Dzieki Bogu mialam podczas tego lotu do FRA tylko 8 pasazerow i serio byli bardzo mili, na jednego malo co soku nie wylalam, ale ten sie tylko usmiechnal, zreszta ja tez wszystkie swoje bledy staralam sie nadrabiac usmiechem...
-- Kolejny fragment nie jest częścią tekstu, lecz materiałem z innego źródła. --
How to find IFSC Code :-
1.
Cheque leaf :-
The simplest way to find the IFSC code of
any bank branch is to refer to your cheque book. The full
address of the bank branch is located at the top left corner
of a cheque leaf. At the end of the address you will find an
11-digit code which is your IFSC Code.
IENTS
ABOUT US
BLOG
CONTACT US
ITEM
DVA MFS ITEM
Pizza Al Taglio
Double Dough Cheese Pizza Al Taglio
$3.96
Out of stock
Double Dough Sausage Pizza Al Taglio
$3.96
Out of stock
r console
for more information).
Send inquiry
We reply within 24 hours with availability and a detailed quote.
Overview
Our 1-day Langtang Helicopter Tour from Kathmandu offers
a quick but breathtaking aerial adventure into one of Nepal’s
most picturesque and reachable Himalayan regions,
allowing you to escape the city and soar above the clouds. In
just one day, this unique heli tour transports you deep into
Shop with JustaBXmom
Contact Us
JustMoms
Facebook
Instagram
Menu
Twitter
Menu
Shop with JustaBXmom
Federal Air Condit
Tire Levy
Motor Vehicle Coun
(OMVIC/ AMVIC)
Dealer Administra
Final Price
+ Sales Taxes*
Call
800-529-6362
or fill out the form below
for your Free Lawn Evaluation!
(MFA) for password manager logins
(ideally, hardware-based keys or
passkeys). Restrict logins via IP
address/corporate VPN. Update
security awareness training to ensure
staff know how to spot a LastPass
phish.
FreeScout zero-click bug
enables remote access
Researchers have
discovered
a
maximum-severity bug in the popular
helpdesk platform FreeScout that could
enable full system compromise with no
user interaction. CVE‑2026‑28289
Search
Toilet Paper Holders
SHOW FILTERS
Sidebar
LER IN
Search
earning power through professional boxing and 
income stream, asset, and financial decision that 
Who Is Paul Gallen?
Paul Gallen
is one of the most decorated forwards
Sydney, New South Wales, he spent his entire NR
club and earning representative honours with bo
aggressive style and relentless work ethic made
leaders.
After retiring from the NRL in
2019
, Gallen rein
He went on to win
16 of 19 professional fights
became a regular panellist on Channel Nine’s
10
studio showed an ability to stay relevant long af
az sie boje pomyslec, o tej pierwszej klasie z jednej strony na pewno kiedys chcialabym tam pracowac z drugiej...oj ciezko zwlaszcza, ze lataja nia czasami zony szejkow, ktore to sa kims w rodzaju tutejszch ksiezniczek i tam to juz w ogole trzeba wiedziec co z ktorej reki i jak sie do niej odezwac, zeby paniusi po prostu nie uraziec...aha ze smiesznych rzeczy to pamietam tez, jak na rekrutacji sprawdzali nam rece od lokci do konca paznokcia i trzeba bylo pokazywac nozki, tzn glownie lydki, wlasnie dlatego, ze obslugujac takommmm ksiezniczkeeee musze byc bez zadnych blizn i skaz. Ja tak szczerze mam blizne na lokciu, bo sie kiedys za mlodu na BMX szalalo, ale jakos przeszlo...a moze nie zauwazyli...
dobra do jutra napisze o Indiach , no i te fotki

Saturday, January 20, 2007

sobota...20/01/2007
sobota wieczorem, a ja dopiero wstaje....pewnie jakbym byla w lublynie wlasnie bym wychodzila gdzies na imprezownie, co ja tu robie...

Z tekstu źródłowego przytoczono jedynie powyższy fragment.